### Exercise prompt
From the entries that follow, copy every line with the word "veya".

[Saved data entries]
________________

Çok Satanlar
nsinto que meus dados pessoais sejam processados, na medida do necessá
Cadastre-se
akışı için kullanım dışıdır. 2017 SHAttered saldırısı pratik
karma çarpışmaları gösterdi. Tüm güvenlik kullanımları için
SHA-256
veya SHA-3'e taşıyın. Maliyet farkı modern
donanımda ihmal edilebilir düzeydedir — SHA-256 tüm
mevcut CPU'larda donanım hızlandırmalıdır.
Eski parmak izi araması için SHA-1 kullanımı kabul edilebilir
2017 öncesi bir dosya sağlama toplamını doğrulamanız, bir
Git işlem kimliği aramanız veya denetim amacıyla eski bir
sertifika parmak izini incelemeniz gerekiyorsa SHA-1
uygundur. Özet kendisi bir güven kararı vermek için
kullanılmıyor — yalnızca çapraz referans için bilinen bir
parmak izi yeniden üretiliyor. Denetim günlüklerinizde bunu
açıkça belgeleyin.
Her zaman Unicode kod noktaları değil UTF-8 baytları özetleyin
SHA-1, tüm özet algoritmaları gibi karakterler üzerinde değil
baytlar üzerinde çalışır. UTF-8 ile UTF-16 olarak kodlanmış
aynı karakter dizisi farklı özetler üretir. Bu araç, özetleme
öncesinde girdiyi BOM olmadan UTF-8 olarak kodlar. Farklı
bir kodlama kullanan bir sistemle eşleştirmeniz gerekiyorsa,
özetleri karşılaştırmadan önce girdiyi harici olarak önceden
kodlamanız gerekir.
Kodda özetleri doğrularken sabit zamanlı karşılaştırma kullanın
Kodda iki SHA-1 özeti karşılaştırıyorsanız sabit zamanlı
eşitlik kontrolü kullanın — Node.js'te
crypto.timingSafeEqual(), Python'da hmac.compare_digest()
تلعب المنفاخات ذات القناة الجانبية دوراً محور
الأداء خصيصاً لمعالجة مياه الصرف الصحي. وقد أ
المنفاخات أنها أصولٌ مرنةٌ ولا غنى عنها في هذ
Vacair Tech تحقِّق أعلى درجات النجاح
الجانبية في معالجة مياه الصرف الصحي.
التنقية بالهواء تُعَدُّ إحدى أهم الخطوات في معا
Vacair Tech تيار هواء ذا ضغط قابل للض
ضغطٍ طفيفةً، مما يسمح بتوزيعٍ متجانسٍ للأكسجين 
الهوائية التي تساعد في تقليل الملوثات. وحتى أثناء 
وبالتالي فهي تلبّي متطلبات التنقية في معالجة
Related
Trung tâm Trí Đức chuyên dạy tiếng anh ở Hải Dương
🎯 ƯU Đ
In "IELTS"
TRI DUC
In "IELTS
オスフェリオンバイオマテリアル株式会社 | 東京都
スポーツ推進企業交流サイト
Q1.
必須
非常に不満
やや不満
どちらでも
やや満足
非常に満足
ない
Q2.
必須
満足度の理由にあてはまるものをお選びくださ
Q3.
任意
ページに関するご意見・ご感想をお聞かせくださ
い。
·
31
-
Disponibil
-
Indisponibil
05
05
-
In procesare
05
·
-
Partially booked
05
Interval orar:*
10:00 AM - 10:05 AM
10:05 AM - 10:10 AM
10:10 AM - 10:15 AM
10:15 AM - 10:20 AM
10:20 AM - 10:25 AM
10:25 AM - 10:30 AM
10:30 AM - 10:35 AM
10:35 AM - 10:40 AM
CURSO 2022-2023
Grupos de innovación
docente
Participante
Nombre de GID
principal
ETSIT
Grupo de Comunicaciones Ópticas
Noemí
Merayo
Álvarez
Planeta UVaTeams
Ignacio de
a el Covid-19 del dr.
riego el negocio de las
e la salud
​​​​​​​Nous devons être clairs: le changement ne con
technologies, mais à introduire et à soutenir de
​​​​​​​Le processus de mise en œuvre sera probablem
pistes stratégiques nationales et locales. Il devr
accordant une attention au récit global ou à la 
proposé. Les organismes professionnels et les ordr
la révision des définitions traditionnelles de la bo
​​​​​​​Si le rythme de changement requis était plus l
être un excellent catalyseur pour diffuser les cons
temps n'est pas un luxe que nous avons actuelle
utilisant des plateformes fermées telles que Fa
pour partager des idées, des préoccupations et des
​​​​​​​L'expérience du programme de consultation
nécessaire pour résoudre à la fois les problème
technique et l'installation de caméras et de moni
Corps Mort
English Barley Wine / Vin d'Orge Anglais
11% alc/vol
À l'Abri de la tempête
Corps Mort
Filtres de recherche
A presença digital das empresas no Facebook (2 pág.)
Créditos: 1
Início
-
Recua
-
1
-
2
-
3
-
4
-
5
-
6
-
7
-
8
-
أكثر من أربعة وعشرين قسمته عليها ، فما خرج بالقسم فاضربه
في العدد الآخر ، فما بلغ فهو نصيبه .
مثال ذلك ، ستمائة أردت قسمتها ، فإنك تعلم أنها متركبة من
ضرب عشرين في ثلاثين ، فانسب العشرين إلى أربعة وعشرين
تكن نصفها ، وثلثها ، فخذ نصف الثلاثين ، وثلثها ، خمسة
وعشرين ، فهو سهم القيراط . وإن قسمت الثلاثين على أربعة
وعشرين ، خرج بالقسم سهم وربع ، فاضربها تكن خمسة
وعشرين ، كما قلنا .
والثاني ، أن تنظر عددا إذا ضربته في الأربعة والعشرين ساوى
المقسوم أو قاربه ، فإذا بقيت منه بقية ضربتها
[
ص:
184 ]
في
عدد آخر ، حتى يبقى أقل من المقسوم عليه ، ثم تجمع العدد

________________

### Worked solution
veya SHA-3'e taşıyın. Maliyet farkı modern
Git işlem kimliği aramanız veya denetim amacıyla eski bir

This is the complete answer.